For a comprehensive introduction to papaja, check out the current draft of the papaja manual. If you have a specific question that is not answered in the manual, feel free to ask a question on Stack Overflow using the papaja tag. If you believe you have found a bug or you want to request a new feature, open an issue on Github and provide a minimal complete verifiable example.

Citation

Please cite papaja if you use it.

Aust, F. & Barth, M. (2024). papaja: Prepare reproducible APA journal articles with R Markdown. R package version 0.1.3. Retrieved from https://github.com/crsh/papaja

For convenience, you can use cite_r() or copy the reference information returned by citation('papaja') to your BibTeX file:


@Manual{,
  title = {{papaja}: {Prepare} reproducible {APA} journal articles with {R Markdown}},
  author = {Frederik Aust and Marius Barth},
  year = {2024},
  note = {R package version 0.1.3},
  url = {https://github.com/crsh/papaja},
  doi = {10.32614/CRAN.package.papaja},
}

papaja in the wild

If you are interested in seeing how others are using papaja, you can find a collection of papers and the corresponding R Markdown files in the manual.

If you have published a paper that was written with papaja, please add the reference to the public Zotero group yourself or send us to me.

Computational reproducibility

To ensure mid- to long-term computational reproducibility we highly recommend conserving the software environment used to write a manuscript (e.g. R and all R packages) either in a software container or a virtual machine. This way you can be sure that your R code does not break because of updates to R or any R package. For a brief primer on containers and virtual machines see the supplementary material by Klein et al. (2018).
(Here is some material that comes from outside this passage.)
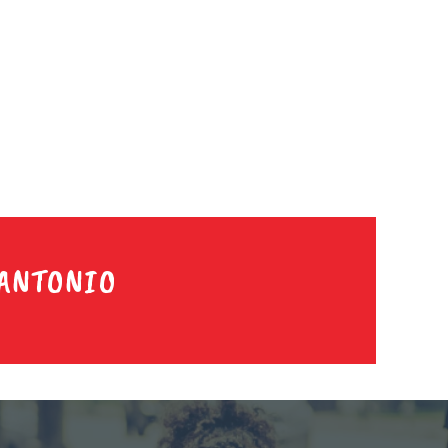
 ANTONIO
Docker is the most widely used containerization approach. It is open source and free to use but requires some disk space. CodeOcean is a commercial service that builds on Docker, facilitates setting up and sharing containers and lets you run computations in the cloud. See the papaja manual on how to get started using papaja with Docker or CodeOcean and our Docker workflow tailored for easy use with papaja.

Contribute

GitHub help wanted
issues GitHub documentation
issues

Like papaja and want to contribute? We highly appreciate any contributions to the R package or its documentation. Take a look at the open issues if you need inspiration. There are many additional analyses that we would like apa_print() to support. Any new S3/S4-methods for this function are always appreciated (e.g., factanal, fa, lavaan). For a primer on adding new apa_print()-methods, see the getting-started-vignette:

vignette("extending_apa_print", package = "papaja")

Before working on a contribution, please review our brief contributing guidelines and code of conduct.

Related R packages

By now, there are a couple of R packages that provide convenience functions to facilitate the reporting of statistics in accordance with APA guidelines.

If you are looking for other journal article templates, you may be interested in the rticles package.